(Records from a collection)
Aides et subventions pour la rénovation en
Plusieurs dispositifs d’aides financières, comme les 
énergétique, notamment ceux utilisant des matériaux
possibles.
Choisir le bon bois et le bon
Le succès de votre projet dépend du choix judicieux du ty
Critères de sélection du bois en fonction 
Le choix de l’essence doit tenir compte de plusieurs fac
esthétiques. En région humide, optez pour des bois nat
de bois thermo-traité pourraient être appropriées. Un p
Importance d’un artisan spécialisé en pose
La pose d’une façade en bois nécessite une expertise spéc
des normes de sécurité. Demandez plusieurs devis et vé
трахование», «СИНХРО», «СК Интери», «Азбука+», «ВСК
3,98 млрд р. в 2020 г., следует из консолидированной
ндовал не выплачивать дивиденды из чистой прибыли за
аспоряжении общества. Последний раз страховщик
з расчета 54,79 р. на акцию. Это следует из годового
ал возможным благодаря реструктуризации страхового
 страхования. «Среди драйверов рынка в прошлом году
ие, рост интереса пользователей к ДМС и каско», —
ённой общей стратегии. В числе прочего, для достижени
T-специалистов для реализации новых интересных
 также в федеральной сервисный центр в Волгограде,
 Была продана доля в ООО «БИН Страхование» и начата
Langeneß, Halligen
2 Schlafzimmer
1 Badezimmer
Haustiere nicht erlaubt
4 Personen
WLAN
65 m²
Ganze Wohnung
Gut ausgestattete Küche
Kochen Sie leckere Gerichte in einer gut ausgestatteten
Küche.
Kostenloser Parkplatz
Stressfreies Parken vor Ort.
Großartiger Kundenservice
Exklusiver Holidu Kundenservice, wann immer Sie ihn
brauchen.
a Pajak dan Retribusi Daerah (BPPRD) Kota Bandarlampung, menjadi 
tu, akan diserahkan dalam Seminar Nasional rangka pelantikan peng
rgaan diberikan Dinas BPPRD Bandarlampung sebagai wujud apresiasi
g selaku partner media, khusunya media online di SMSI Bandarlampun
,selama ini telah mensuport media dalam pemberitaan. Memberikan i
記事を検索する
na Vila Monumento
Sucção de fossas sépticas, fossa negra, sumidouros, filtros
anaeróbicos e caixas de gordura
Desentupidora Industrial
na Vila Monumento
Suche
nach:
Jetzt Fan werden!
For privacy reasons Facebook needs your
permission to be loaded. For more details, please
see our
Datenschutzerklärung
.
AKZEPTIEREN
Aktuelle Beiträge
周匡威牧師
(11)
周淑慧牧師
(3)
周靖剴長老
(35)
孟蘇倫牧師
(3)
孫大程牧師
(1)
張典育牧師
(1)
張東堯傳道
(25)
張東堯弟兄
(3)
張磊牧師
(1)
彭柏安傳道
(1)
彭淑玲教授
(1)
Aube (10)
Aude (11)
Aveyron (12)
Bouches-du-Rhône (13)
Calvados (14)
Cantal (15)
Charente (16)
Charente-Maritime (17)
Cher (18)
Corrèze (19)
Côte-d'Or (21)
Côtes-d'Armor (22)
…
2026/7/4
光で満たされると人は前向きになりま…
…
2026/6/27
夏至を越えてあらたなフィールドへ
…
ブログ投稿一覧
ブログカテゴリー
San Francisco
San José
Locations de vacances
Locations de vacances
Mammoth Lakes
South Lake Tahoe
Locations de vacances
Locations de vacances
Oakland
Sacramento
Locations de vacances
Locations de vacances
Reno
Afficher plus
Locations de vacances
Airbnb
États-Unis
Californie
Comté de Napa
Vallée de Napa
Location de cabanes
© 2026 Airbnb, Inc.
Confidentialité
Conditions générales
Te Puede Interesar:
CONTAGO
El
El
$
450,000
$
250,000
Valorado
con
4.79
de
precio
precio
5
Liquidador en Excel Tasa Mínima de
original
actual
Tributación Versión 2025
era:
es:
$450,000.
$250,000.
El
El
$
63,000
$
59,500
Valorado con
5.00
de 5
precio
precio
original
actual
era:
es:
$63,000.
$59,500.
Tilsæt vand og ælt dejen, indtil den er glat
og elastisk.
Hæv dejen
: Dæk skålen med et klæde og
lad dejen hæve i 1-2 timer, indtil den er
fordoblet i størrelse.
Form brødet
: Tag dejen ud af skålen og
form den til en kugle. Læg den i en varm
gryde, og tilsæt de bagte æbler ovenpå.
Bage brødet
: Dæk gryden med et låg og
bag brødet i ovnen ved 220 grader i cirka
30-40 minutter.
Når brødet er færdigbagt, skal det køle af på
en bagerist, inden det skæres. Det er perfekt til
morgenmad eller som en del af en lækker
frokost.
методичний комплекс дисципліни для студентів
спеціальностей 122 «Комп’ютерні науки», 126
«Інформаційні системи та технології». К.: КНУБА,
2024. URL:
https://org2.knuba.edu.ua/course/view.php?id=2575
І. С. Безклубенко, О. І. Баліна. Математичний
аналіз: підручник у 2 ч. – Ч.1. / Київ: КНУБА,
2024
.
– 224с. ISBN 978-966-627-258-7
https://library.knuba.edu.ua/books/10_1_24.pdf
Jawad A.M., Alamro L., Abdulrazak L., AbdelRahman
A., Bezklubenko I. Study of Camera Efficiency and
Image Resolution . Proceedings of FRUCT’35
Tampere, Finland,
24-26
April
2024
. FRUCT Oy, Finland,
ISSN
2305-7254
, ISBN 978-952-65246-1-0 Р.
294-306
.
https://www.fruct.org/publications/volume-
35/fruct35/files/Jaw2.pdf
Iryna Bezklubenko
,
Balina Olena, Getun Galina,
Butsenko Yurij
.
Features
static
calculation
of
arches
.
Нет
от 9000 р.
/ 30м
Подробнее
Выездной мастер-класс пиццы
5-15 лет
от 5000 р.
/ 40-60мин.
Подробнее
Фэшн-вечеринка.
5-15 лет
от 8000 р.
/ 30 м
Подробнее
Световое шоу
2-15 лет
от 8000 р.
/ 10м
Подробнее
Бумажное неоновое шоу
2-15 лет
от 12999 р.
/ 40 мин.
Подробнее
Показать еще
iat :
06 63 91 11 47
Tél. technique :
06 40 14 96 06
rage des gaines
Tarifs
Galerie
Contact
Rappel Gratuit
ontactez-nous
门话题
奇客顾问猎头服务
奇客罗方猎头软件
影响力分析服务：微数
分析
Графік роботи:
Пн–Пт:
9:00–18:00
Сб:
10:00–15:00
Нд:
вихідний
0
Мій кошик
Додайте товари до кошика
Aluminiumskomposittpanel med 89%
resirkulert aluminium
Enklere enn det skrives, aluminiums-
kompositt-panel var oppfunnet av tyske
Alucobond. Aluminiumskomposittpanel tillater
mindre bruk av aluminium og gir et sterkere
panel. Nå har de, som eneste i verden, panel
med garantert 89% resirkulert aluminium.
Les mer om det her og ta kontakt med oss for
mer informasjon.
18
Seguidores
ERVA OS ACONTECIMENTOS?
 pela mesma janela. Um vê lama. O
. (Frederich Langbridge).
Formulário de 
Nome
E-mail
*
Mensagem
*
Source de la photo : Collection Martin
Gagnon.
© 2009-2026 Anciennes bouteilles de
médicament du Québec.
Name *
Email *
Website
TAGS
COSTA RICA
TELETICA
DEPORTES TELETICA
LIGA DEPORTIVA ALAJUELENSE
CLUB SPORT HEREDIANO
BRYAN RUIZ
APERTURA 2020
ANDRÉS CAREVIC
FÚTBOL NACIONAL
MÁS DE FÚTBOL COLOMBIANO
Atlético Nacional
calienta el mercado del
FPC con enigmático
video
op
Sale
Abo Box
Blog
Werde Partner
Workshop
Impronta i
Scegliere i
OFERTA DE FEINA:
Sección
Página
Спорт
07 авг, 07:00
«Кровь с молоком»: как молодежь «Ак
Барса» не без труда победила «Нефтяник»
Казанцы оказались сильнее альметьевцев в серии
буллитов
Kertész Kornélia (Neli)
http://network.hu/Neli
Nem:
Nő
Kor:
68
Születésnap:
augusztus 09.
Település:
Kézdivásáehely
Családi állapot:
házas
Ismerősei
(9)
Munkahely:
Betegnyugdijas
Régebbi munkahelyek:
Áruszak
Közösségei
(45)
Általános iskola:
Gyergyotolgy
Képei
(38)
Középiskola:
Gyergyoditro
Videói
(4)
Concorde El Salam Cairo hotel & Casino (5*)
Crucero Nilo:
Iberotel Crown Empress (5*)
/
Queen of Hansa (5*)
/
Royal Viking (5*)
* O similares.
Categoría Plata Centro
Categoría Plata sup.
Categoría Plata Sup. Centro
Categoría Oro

Task brief: For every line in the data above that holds "Bandarlampung", return the line itself.

Finished task:
a Pajak dan Retribusi Daerah (BPPRD) Kota Bandarlampung, menjadi 
rgaan diberikan Dinas BPPRD Bandarlampung sebagai wujud apresiasi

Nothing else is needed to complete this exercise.